Knowledge base created but processing not started
Collections are being processed and indexed
All collections processed and ready for queries
Processing failed - check error details and logs

Data Sources and Collections

Knowledge bases track their data sources:
ingested_datasources
array
Successfully processed data sources with metadata
failed_datasources
array
Data sources that failed processing with error details
success_rate
number
Percentage of successfully processed data sources
collection_count
integer
Number of collections included in the knowledge base

Agent Integration

Use knowledge bases in agent configurations:
name: "Support Agent"
agent_type: "llm_agent"
system_prompt: "You are a helpful support agent..."
knowledge_bases:
  - name: "product_kb"
    knowledge_base_type: "milvus"
    id: "kb_123"
    config:
      top_k: 10
      metric_type: "COSINE"

Retrieval Configuration

  • Search parameters: Control relevance and results
  • Context integration: How retrieved content is used
  • Fallback behavior: When no relevant content is found
Test knowledge base queries before deploying agents to ensure relevant results.

Performance Considerations

Indexing Time

  • Collection size: Larger collections take longer to process
  • Content complexity: Rich documents require more processing
  • Engine choice: Different engines have varying performance characteristics

Query Performance

  • Index optimization: Proper indexing improves search speed
  • Result filtering: Limit results for faster responses
  • Caching: Frequently accessed content is cached

Scalability

  • Concurrent queries: Multiple agents can query simultaneously
  • Update frequency: How often content changes
  • Storage requirements: Vector storage grows with content
Large knowledge bases may require significant processing time.

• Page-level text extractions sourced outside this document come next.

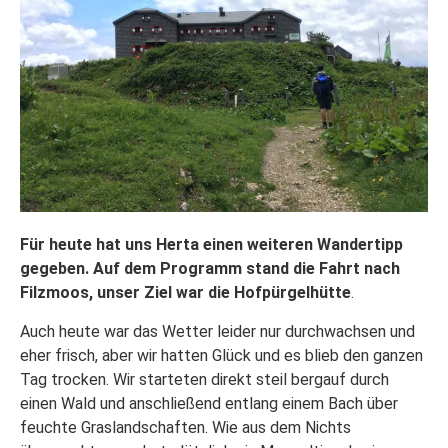
Für heute hat uns Herta einen weiteren Wandertipp
gegeben. Auf dem Programm stand die Fahrt nach
Filzmoos, unser Ziel war die Hofpürgelhütte
.
Auch heute war das Wetter leider nur durchwachsen und
eher frisch, aber wir hatten Glück und es blieb den ganzen
Tag trocken. Wir starteten direkt steil bergauf durch
einen Wald und anschließend entlang einem Bach über
feuchte Graslandschaften. Wie aus dem Nichts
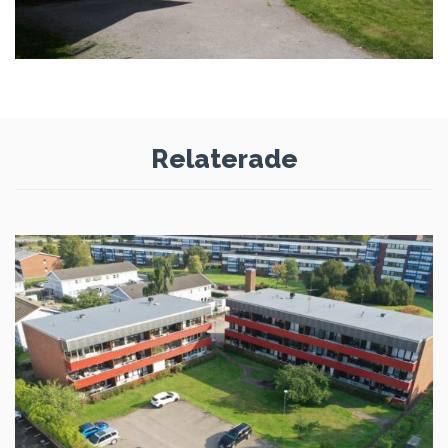
Relaterade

Plan for appropriate indexing windows.

Monitoring and Troubleshooting

Health Checks

  • Processing progress: Track completion percentage
  • Error rates: Monitor failed data sources
  • Query performance: Response times and accuracy

Common Issues

  • Collection dependencies: Ensure collections are completed
  • Processing failures: Check data source formats and content
  • Memory limits: Large knowledge bases may hit resource limits
Use the status endpoint to monitor knowledge base health and processing progress.